A structured set of objections, weighed in public.

Desk editor's note, referee report, simulated authors' rebuttal, and a circularity audit. Tearing a paper down is the easy half of reading it; the pith above is the substance, this is the friction.

Desk Editor's Note private letter to a colleague

Anisotropic Kitaev chain shows new field-induced four-site, large-cell, and six-site chiral orders explained by an effective model with transverse Ising, DM, and further-neighbor Ising terms, but the perturbation theory's validity at the DMRG field values is not verified.

read the letter

The paper extends the isotropic Kitaev chain to the anisotropic case and locates three field-induced ordered phases that were not reported before: four-site and large-unit-cell orders when the field is mostly along the strong bond, plus a six-site phase with uniform chirality at other angles. DMRG finds the phases and perturbation theory supplies an effective model containing transverse Ising and Dzyaloshinskii-Moriya couplings between unit cells together with field-induced further-neighbor Ising terms. Those terms give a direct account of the observed periodicities and the lifting of the zero-field degeneracy, which is a clear step beyond the isotropic results cited in the abstract.

Referee Report

1 major / 1 minor

Summary. The manuscript examines the ground-state phases of an anisotropic spin-1/2 Kitaev chain in the presence of a magnetic field using density matrix renormalization group (DMRG) calculations. For fields primarily aligned with the strong bond, it reports four-site and large-unit-cell ordered phases, and at certain field angles, a six-site chiral ordered phase with uniform chirality. Perturbation theory is applied to the microscopic Hamiltonian to derive an effective model between unit cells that includes transverse Ising and Dzyaloshinskii-Moriya interactions, along with a field-induced further-neighbor Ising interaction, which are argued to account for the observed ordered states.

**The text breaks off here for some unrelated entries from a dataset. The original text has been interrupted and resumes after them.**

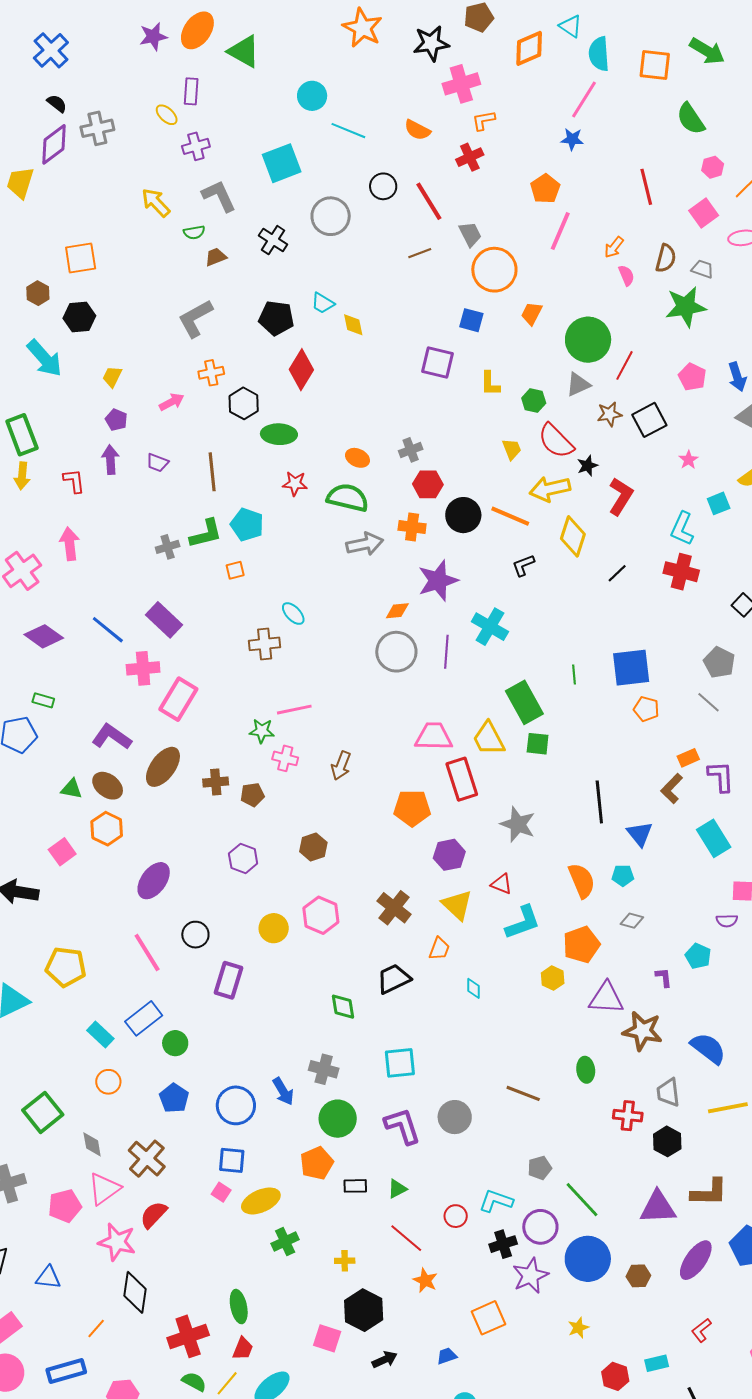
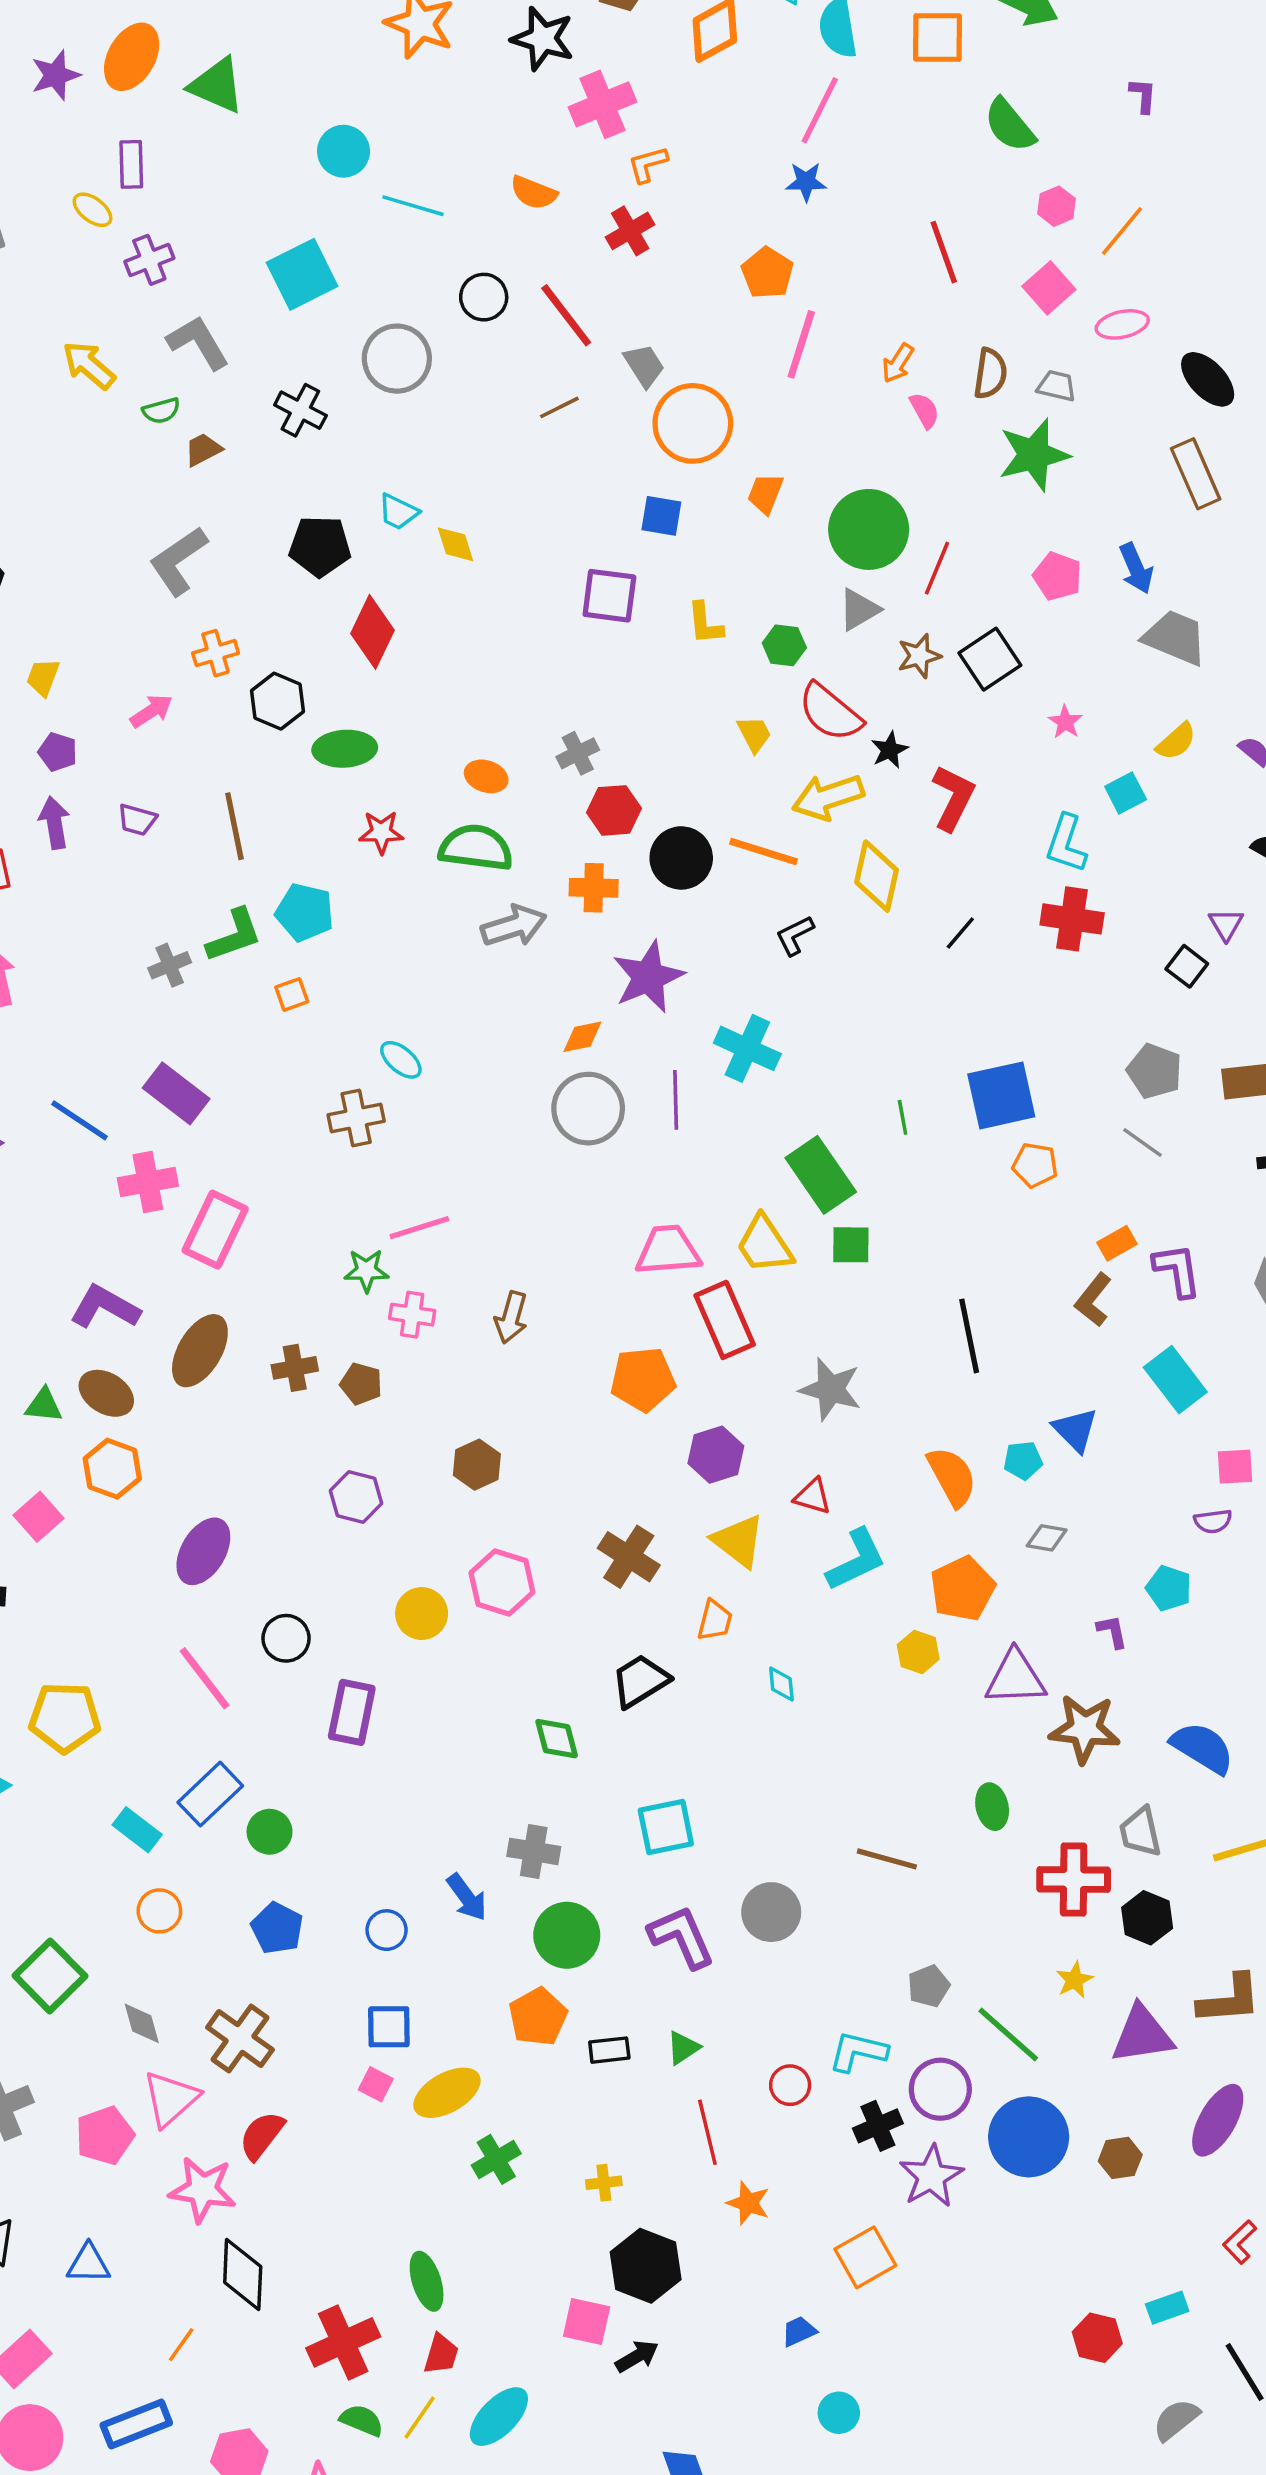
black star: (431, 43) -> (543, 39), turned 30
brown pentagon: (252, 795) -> (361, 1384), turned 30
blue triangle: (640, 834) -> (1075, 1430), moved
blue circle: (236, 1105) -> (387, 1930), size x0.6
red cross: (628, 1116) -> (1074, 1880), size x1.4
red line: (406, 1238) -> (707, 2132), turned 42
yellow star: (578, 1328) -> (1074, 1980), moved
black arrow: (385, 1360) -> (637, 2356), moved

Significance. If substantiated, the work offers a concrete mechanism for field-induced ordering in quasi-one-dimensional Kitaev systems, potentially informing studies of two-dimensional Kitaev materials. The use of both numerical DMRG and analytical perturbation theory to connect microscopic parameters to emergent interactions is a positive aspect. However, the central explanatory power hinges on the perturbative expansion being qualitatively reliable at the finite field values studied.

major comments (1)

[Perturbation theory analysis (abstract and methods)] The claim that the effective model explains the DMRG-observed phases assumes the validity of perturbation theory in the magnetic field strength h at the values where the four-site, large-unit-cell, and six-site phases appear. No explicit bounds on the convergence radius, comparison between first- and second-order terms, or energy-scale analysis (e.g., h relative to the anisotropic Kitaev couplings) is referenced, raising the possibility that higher-order terms could renormalize the effective couplings or introduce additional interactions that modify the ordering wave vectors.

minor comments (1)

The abstract mentions 'open questions and challenges' but does not specify them; clarifying these in the conclusion would improve the manuscript's forward-looking value.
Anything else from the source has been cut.